01/12/2011

AUBE, la saga de l'Europe, 245

LE RAID
 
 
 Le camp et les enclos élevés pour les hôtes avaient été construits en voyant très large, trop même aux yeux des anciens. Habitués à cent jours de pauvreté pour un d’opulence, ils multipliaient les avis de faire plus petit. S'ils n’étaient pleins à déborder, leur clan perdrait la face. On dauberait sur sa gloriole... Voilà ce qui arrive, quand on veut péter plus haut que son cul !
Il avait ignoré ces craintes, même s’il s’en était agacé à l’extrême. Il avait, tant elles se révélaient vaines, tout lieu de s’en réjouir. Oh, on récriminait encore… dans le sens opposé. Ces rares déçus, hôtes tardifs logeant à la belle étoile, le taxaient de mesquinerie et d’incapacité à penser grand. Bravo à ses messagers ! Ils avaient parlé comme il fallait du raid et de son butin. Jamais son renom n’avait autant grimpé.

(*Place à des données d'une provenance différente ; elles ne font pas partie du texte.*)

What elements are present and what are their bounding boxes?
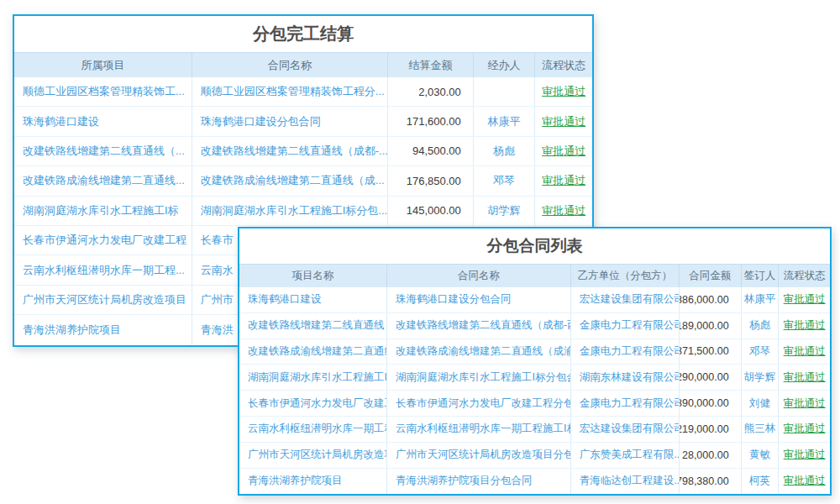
partyb-link[interactable]: 宏达建设集团有限公司 bbox=[571, 417, 680, 442]
project-link[interactable]: 珠海鹤港口建设 bbox=[239, 287, 387, 312]
project-link[interactable]: 云南水利枢纽潜明水库一期工程... bbox=[239, 417, 387, 442]
column-header: 合同名称 bbox=[387, 265, 571, 287]
status-link[interactable]: 审批通过 bbox=[779, 417, 830, 442]
table-row: 改建铁路成渝线增建第二直通线...改建铁路成渝线增建第二直通线（成渝...金康电… bbox=[239, 339, 830, 365]
partyb-link[interactable]: 湖南东林建设有限公司 bbox=[571, 365, 680, 390]
contract-link[interactable]: 珠海鹤港口建设分包合同 bbox=[387, 287, 571, 312]
project-link[interactable]: 改建铁路成渝线增建第二直通线... bbox=[239, 339, 387, 365]
amount-value: 290,000.00 bbox=[680, 365, 742, 390]
signer-link[interactable]: 林康平 bbox=[742, 287, 780, 312]
partyb-link[interactable]: 金康电力工程有限公司 bbox=[571, 391, 680, 416]
handler-link[interactable]: 杨彪 bbox=[474, 137, 536, 165]
amount-value: 371,500.00 bbox=[680, 339, 742, 365]
amount-value: 171,600.00 bbox=[388, 107, 474, 135]
project-link[interactable]: 改建铁路成渝线增建第二直通线... bbox=[14, 166, 192, 195]
table-row: 珠海鹤港口建设珠海鹤港口建设分包合同宏达建设集团有限公司386,000.00林康… bbox=[239, 287, 830, 313]
amount-value: 189,000.00 bbox=[680, 313, 742, 339]
status-link[interactable]: 审批通过 bbox=[779, 469, 830, 495]
table-row: 云南水利枢纽潜明水库一期工程...云南水利枢纽潜明水库一期工程施工I标...宏达… bbox=[239, 417, 830, 443]
partyb-link[interactable]: 宏达建设集团有限公司 bbox=[571, 287, 680, 312]
signer-link[interactable]: 邓琴 bbox=[742, 339, 780, 365]
amount-value: 2,030.00 bbox=[388, 77, 474, 106]
table-row: 改建铁路成渝线增建第二直通线...改建铁路成渝线增建第二直通线（成...176,… bbox=[14, 166, 592, 196]
project-link[interactable]: 广州市天河区统计局机房改造项目 bbox=[14, 286, 192, 314]
column-header: 合同金额 bbox=[680, 265, 742, 287]
signer-link[interactable]: 刘健 bbox=[742, 391, 780, 416]
project-link[interactable]: 云南水利枢纽潜明水库一期工程... bbox=[14, 255, 192, 284]
amount-value: 28,000.00 bbox=[680, 443, 742, 468]
table-row: 湖南洞庭湖水库引水工程施工I标湖南洞庭湖水库引水工程施工I标分包...145,0… bbox=[14, 197, 592, 226]
column-header: 项目名称 bbox=[239, 265, 387, 287]
status-link[interactable]: 审批通过 bbox=[779, 339, 830, 365]
handler-link[interactable]: 胡学辉 bbox=[474, 197, 536, 225]
contract-link[interactable]: 改建铁路成渝线增建第二直通线（成... bbox=[192, 166, 389, 195]
status-link[interactable]: 审批通过 bbox=[535, 166, 592, 195]
contract-link[interactable]: 改建铁路线增建第二线直通线（成都-西... bbox=[387, 313, 571, 339]
project-link[interactable]: 改建铁路线增建第二线直通线（... bbox=[14, 137, 192, 165]
status-link[interactable]: 审批通过 bbox=[779, 313, 830, 339]
project-link[interactable]: 顺德工业园区档案管理精装饰工... bbox=[14, 77, 192, 106]
status-link[interactable]: 审批通过 bbox=[779, 391, 830, 416]
column-header: 所属项目 bbox=[14, 53, 192, 77]
contract-list-table-header-row: 项目名称合同名称乙方单位（分包方）合同金额签订人流程状态 bbox=[239, 264, 830, 287]
status-link[interactable]: 审批通过 bbox=[779, 287, 830, 312]
amount-value: 145,000.00 bbox=[388, 197, 474, 225]
page-background: 分包完工结算 所属项目合同名称结算金额经办人流程状态 顺德工业园区档案管理精装饰… bbox=[0, 0, 840, 504]
amount-value: 219,000.00 bbox=[680, 417, 742, 442]
status-link[interactable]: 审批通过 bbox=[779, 443, 830, 468]
status-link[interactable]: 审批通过 bbox=[535, 77, 592, 106]
contract-link[interactable]: 改建铁路线增建第二线直通线（成都-... bbox=[192, 137, 389, 165]
handler-link[interactable]: 邓琴 bbox=[474, 166, 536, 195]
contract-link[interactable]: 广州市天河区统计局机房改造项目分包... bbox=[387, 443, 571, 468]
project-link[interactable]: 湖南洞庭湖水库引水工程施工I标 bbox=[239, 365, 387, 390]
project-link[interactable]: 长春市伊通河水力发电厂改建工程 bbox=[239, 391, 387, 416]
amount-value: 94,500.00 bbox=[388, 137, 474, 165]
column-header: 经办人 bbox=[474, 53, 536, 77]
contract-link[interactable]: 湖南洞庭湖水库引水工程施工I标分包... bbox=[192, 197, 389, 225]
signer-link[interactable]: 柯英 bbox=[742, 469, 780, 495]
partyb-link[interactable]: 青海临达创工程建设... bbox=[571, 469, 680, 495]
project-link[interactable]: 青海洪湖养护院项目 bbox=[239, 469, 387, 495]
contract-list-table-card: 分包合同列表 项目名称合同名称乙方单位（分包方）合同金额签订人流程状态 珠海鹤港… bbox=[238, 227, 832, 496]
status-link[interactable]: 审批通过 bbox=[535, 197, 592, 225]
signer-link[interactable]: 胡学辉 bbox=[742, 365, 780, 390]
status-link[interactable]: 审批通过 bbox=[779, 365, 830, 390]
table-row: 湖南洞庭湖水库引水工程施工I标湖南洞庭湖水库引水工程施工I标分包合同湖南东林建设… bbox=[239, 365, 830, 391]
amount-value: 176,850.00 bbox=[388, 166, 474, 195]
contract-link[interactable]: 云南水利枢纽潜明水库一期工程施工I标... bbox=[387, 417, 571, 442]
column-header: 流程状态 bbox=[779, 265, 830, 287]
amount-value: 386,000.00 bbox=[680, 287, 742, 312]
contract-list-table-body: 珠海鹤港口建设珠海鹤港口建设分包合同宏达建设集团有限公司386,000.00林康… bbox=[239, 287, 830, 494]
settlement-table-title: 分包完工结算 bbox=[14, 16, 592, 52]
table-row: 广州市天河区统计局机房改造项目广州市天河区统计局机房改造项目分包...广东赞美成… bbox=[239, 443, 830, 469]
table-row: 珠海鹤港口建设珠海鹤港口建设分包合同171,600.00林康平审批通过 bbox=[14, 107, 592, 136]
table-row: 长春市伊通河水力发电厂改建工程长春市伊通河水力发电厂改建工程分包...金康电力工… bbox=[239, 391, 830, 417]
signer-link[interactable]: 黄敏 bbox=[742, 443, 780, 468]
signer-link[interactable]: 杨彪 bbox=[742, 313, 780, 339]
handler-link[interactable]: 林康平 bbox=[474, 107, 536, 135]
project-link[interactable]: 珠海鹤港口建设 bbox=[14, 107, 192, 135]
contract-link[interactable]: 湖南洞庭湖水库引水工程施工I标分包合同 bbox=[387, 365, 571, 390]
column-header: 乙方单位（分包方） bbox=[571, 265, 680, 287]
partyb-link[interactable]: 广东赞美成工程有限... bbox=[571, 443, 680, 468]
contract-link[interactable]: 青海洪湖养护院项目分包合同 bbox=[387, 469, 571, 495]
project-link[interactable]: 湖南洞庭湖水库引水工程施工I标 bbox=[14, 197, 192, 225]
table-row: 改建铁路线增建第二线直通线（...改建铁路线增建第二线直通线（成都-西...金康… bbox=[239, 313, 830, 339]
status-link[interactable]: 审批通过 bbox=[535, 137, 592, 165]
amount-value: 798,380.00 bbox=[680, 469, 742, 495]
partyb-link[interactable]: 金康电力工程有限公司 bbox=[571, 339, 680, 365]
contract-link[interactable]: 顺德工业园区档案管理精装饰工程分... bbox=[192, 77, 389, 106]
contract-link[interactable]: 珠海鹤港口建设分包合同 bbox=[192, 107, 389, 135]
column-header: 结算金额 bbox=[388, 53, 473, 77]
project-link[interactable]: 青海洪湖养护院项目 bbox=[14, 315, 192, 344]
project-link[interactable]: 长春市伊通河水力发电厂改建工程 bbox=[14, 226, 192, 255]
project-link[interactable]: 广州市天河区统计局机房改造项目 bbox=[239, 443, 387, 468]
status-link[interactable]: 审批通过 bbox=[535, 107, 592, 135]
partyb-link[interactable]: 金康电力工程有限公司 bbox=[571, 313, 680, 339]
contract-link[interactable]: 改建铁路成渝线增建第二直通线（成渝... bbox=[387, 339, 571, 365]
signer-link[interactable]: 熊三林 bbox=[742, 417, 780, 442]
project-link[interactable]: 改建铁路线增建第二线直通线（... bbox=[239, 313, 387, 339]
contract-link[interactable]: 长春市伊通河水力发电厂改建工程分包... bbox=[387, 391, 571, 416]
amount-value: 390,000.00 bbox=[680, 391, 742, 416]
table-row: 改建铁路线增建第二线直通线（...改建铁路线增建第二线直通线（成都-...94,… bbox=[14, 137, 592, 166]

Comme chaque fois qu’un village se distinguait, on s’y pressait pour en admirer les héros et leurs prises. L’immense camp paraissait, en cette avant-veille du jour de présentation solennelle du butin et du troc, d’une ridicule exiguïté. Quelle affluence, et tous n’étaient pas encore là ! Le village et ses alentours étaient eux aussi pleins de cette foule impatiente, jouant des coudes, se bousculant, piétinant les champs, parfois. Dieux jumeaux de la nature merci, ils étaient moissonnés, et pas encore ensemencés. Les paysans se plaignaient néanmoins de l’honneur que faisaient tous ces hôtes abusifs avides d’admirer les résultats du raid déjà légendaire... Il resterait dans les mémoires.
Certains affectaient un air blasé. Mais ils scrutaient, quand ils se croyaient hors de vue, toutes les merveilles exposées. Cette curiosité n’était pas feinte. Leur intérêt croissait à leur vue. Beaucoup posaient des questions d’un air de fausse innocence, dans l’espoir d’en savoir plus sur ces trésors ramenés de chez les Muets. Ils étaient des acheteurs potentiels. Leur désir ne s’éteindrait qu’assouvi. Les trocs s’annonçaient fructueux.